| PROBLEM TO SOLVE |
What is needed here is an exact repetition of the records below, beginning at the line that has "(45), 126–127. Retrieved from" and stopping after the line that has "Community rules".

Dataset entries
========================

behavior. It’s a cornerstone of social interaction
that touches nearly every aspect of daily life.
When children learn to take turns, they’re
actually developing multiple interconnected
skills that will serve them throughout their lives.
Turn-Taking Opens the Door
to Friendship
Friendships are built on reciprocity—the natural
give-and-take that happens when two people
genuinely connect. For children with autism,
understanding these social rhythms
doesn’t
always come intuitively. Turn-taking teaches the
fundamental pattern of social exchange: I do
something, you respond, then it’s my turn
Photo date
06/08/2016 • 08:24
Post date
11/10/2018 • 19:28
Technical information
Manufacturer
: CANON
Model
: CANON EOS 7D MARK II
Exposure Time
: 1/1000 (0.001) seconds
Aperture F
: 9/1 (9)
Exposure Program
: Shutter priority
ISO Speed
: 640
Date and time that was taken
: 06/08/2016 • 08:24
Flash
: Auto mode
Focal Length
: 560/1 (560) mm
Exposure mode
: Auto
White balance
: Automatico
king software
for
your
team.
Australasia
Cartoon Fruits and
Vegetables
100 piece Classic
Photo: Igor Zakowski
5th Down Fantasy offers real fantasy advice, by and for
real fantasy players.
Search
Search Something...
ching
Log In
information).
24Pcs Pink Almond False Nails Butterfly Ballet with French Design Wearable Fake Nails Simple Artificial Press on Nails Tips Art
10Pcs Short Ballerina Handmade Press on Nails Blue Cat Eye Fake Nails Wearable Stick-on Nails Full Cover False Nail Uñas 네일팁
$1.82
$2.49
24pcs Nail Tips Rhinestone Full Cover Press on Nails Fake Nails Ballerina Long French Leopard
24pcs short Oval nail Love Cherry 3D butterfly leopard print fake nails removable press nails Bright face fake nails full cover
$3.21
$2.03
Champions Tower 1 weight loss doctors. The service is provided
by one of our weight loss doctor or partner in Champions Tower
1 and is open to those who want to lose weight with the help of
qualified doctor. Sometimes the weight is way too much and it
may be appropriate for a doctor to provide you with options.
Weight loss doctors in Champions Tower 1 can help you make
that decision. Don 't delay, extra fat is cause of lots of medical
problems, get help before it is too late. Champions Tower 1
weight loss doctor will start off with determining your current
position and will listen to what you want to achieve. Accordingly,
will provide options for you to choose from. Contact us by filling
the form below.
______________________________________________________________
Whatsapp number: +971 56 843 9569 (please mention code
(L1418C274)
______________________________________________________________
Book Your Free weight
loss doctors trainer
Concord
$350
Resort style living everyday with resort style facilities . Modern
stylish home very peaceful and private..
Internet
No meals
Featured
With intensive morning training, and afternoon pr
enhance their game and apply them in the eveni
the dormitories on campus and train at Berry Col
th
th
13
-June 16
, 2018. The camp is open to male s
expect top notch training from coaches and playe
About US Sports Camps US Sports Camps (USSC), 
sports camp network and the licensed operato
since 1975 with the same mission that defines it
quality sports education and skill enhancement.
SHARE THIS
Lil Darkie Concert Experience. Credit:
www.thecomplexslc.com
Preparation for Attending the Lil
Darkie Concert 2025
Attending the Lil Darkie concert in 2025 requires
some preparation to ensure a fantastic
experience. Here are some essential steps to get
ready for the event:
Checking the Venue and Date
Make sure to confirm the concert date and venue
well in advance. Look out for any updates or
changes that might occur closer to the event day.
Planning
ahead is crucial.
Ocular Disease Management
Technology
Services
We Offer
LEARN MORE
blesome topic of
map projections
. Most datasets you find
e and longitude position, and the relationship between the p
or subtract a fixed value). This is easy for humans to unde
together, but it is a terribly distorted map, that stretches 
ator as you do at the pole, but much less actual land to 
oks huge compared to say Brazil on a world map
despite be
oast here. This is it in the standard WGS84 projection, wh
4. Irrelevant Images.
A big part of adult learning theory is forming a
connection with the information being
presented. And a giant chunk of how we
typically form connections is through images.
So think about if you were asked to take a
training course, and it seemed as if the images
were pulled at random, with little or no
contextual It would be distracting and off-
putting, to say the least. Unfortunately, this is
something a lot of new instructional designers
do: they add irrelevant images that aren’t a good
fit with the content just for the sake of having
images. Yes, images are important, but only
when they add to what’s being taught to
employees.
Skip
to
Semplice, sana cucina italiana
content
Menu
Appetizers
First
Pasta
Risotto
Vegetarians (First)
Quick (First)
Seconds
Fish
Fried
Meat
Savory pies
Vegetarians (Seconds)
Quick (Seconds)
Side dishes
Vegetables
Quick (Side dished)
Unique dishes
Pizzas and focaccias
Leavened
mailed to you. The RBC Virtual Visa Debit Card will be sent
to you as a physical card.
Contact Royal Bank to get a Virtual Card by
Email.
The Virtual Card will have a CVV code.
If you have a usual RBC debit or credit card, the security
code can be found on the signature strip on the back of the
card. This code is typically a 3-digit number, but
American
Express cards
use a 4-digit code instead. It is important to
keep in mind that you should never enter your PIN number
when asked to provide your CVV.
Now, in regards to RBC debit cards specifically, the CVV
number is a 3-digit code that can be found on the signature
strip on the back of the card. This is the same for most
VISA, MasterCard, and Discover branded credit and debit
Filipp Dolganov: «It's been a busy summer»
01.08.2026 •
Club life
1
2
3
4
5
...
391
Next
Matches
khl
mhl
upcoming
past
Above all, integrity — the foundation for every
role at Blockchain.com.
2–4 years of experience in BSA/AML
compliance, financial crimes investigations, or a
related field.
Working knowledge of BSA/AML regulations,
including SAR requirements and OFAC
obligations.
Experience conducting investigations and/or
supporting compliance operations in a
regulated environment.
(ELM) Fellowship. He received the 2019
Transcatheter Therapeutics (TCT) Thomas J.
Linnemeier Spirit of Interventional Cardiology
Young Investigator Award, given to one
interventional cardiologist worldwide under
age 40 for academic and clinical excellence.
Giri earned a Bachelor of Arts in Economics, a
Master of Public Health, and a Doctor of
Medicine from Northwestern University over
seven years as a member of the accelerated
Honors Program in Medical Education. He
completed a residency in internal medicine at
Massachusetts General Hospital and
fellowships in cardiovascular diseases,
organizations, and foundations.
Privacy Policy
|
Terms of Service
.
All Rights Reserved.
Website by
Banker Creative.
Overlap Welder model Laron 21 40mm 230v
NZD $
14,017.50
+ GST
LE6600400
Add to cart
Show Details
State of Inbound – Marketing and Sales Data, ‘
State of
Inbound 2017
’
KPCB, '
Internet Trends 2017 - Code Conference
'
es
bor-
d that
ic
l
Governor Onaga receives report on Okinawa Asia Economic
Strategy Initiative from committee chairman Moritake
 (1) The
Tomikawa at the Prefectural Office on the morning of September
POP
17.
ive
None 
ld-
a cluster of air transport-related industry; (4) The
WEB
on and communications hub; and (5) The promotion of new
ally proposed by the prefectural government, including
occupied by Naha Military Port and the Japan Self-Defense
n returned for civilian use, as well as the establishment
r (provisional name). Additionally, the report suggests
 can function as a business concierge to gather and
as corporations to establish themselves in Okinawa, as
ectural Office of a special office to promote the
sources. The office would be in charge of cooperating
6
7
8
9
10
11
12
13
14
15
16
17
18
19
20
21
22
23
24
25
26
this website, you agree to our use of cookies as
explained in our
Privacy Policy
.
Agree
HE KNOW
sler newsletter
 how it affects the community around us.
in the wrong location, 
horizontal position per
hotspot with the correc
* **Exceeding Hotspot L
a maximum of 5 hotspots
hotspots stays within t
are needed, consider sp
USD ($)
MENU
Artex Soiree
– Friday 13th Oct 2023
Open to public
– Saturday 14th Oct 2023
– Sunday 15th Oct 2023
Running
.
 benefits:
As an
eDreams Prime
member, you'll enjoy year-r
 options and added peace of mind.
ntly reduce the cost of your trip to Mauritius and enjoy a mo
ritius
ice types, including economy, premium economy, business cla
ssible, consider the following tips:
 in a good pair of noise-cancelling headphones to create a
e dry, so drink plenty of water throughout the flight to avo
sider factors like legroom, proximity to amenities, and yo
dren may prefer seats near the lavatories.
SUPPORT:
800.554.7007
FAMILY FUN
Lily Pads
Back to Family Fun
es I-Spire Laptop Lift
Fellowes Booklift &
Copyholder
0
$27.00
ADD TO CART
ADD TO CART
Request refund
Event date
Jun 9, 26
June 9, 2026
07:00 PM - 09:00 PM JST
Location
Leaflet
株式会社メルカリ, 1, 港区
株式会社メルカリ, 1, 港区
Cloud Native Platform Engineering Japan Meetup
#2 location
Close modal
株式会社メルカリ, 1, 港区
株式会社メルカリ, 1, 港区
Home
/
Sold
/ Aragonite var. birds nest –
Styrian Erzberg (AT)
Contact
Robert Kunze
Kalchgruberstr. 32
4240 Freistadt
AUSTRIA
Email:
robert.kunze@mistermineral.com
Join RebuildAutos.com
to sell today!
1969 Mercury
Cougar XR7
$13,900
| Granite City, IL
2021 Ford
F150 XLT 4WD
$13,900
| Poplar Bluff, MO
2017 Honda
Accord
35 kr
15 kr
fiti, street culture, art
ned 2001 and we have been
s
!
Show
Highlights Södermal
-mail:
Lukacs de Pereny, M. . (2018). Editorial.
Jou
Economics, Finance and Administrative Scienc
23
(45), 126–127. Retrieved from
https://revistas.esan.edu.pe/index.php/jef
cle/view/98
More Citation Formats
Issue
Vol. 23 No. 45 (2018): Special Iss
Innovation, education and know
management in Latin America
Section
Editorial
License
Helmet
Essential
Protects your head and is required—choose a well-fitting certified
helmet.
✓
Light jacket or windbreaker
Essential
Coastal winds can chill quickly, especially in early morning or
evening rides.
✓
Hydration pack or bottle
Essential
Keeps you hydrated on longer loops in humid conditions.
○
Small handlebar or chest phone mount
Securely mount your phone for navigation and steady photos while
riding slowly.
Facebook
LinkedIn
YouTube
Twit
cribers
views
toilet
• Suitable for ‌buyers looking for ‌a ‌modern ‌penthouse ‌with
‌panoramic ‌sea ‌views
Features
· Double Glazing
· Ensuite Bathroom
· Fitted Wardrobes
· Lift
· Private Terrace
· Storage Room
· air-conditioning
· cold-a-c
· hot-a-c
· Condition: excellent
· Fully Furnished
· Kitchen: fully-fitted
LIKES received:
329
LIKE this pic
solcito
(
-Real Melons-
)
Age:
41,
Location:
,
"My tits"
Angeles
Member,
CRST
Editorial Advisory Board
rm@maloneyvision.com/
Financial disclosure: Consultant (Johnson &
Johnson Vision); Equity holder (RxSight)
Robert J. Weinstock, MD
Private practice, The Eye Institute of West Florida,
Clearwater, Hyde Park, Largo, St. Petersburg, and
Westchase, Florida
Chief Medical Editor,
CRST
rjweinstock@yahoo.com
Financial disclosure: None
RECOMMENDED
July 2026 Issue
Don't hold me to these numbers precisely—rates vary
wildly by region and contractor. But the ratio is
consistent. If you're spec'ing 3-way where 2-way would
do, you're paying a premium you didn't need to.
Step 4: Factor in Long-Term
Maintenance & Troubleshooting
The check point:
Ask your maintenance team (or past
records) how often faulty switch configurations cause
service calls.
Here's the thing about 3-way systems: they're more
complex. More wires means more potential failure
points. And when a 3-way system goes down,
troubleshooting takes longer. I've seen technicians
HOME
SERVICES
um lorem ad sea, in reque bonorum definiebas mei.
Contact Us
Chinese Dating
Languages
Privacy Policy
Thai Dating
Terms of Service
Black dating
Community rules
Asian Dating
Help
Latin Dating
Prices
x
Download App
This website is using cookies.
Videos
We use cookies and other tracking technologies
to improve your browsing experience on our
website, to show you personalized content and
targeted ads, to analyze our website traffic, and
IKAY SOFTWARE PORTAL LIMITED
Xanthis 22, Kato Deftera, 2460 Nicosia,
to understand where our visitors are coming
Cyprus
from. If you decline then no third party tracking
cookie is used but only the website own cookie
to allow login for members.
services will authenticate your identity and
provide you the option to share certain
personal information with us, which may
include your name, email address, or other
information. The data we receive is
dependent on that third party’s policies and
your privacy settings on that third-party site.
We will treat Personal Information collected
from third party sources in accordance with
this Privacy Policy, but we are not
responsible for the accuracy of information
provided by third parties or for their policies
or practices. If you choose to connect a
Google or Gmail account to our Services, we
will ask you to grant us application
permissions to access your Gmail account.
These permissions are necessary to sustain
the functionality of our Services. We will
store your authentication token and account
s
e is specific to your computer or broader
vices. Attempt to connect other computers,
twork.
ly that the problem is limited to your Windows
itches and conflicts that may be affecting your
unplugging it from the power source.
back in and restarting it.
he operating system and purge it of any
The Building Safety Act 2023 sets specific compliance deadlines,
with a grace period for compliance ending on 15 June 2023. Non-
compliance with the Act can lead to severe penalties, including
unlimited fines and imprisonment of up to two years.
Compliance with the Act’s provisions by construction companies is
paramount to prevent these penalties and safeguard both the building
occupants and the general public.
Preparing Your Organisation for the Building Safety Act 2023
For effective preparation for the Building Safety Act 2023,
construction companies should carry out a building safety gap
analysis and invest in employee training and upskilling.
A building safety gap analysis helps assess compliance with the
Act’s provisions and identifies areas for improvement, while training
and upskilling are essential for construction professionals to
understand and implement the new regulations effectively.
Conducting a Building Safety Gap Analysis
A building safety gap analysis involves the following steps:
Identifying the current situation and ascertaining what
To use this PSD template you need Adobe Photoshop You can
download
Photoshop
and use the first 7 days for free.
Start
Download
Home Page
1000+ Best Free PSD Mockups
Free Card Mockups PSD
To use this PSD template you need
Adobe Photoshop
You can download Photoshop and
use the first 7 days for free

========================

| REPLY |
(45), 126–127. Retrieved from
https://revistas.esan.edu.pe/index.php/jef
cle/view/98
More Citation Formats
Issue
Vol. 23 No. 45 (2018): Special Iss
Innovation, education and know
management in Latin America
Section
Editorial
License
Helmet
Essential
Protects your head and is required—choose a well-fitting certified
helmet.
✓
Light jacket or windbreaker
Essential
Coastal winds can chill quickly, especially in early morning or
evening rides.
✓
Hydration pack or bottle
Essential
Keeps you hydrated on longer loops in humid conditions.
○
Small handlebar or chest phone mount
Securely mount your phone for navigation and steady photos while
riding slowly.
Facebook
LinkedIn
YouTube
Twit
cribers
views
toilet
• Suitable for ‌buyers looking for ‌a ‌modern ‌penthouse ‌with
‌panoramic ‌sea ‌views
Features
· Double Glazing
· Ensuite Bathroom
· Fitted Wardrobes
· Lift
· Private Terrace
· Storage Room
· air-conditioning
· cold-a-c
· hot-a-c
· Condition: excellent
· Fully Furnished
· Kitchen: fully-fitted
LIKES received:
329
LIKE this pic
solcito
(
-Real Melons-
)
Age:
41,
Location:
,
"My tits"
Angeles
Member,
CRST
Editorial Advisory Board
rm@maloneyvision.com/
Financial disclosure: Consultant (Johnson &
Johnson Vision); Equity holder (RxSight)
Robert J. Weinstock, MD
Private practice, The Eye Institute of West Florida,
Clearwater, Hyde Park, Largo, St. Petersburg, and
Westchase, Florida
Chief Medical Editor,
CRST
rjweinstock@yahoo.com
Financial disclosure: None
RECOMMENDED
July 2026 Issue
Don't hold me to these numbers precisely—rates vary
wildly by region and contractor. But the ratio is
consistent. If you're spec'ing 3-way where 2-way would
do, you're paying a premium you didn't need to.
Step 4: Factor in Long-Term
Maintenance & Troubleshooting
The check point:
Ask your maintenance team (or past
records) how often faulty switch configurations cause
service calls.
Here's the thing about 3-way systems: they're more
complex. More wires means more potential failure
points. And when a 3-way system goes down,
troubleshooting takes longer. I've seen technicians
HOME
SERVICES
um lorem ad sea, in reque bonorum definiebas mei.
Contact Us
Chinese Dating
Languages
Privacy Policy
Thai Dating
Terms of Service
Black dating
Community rules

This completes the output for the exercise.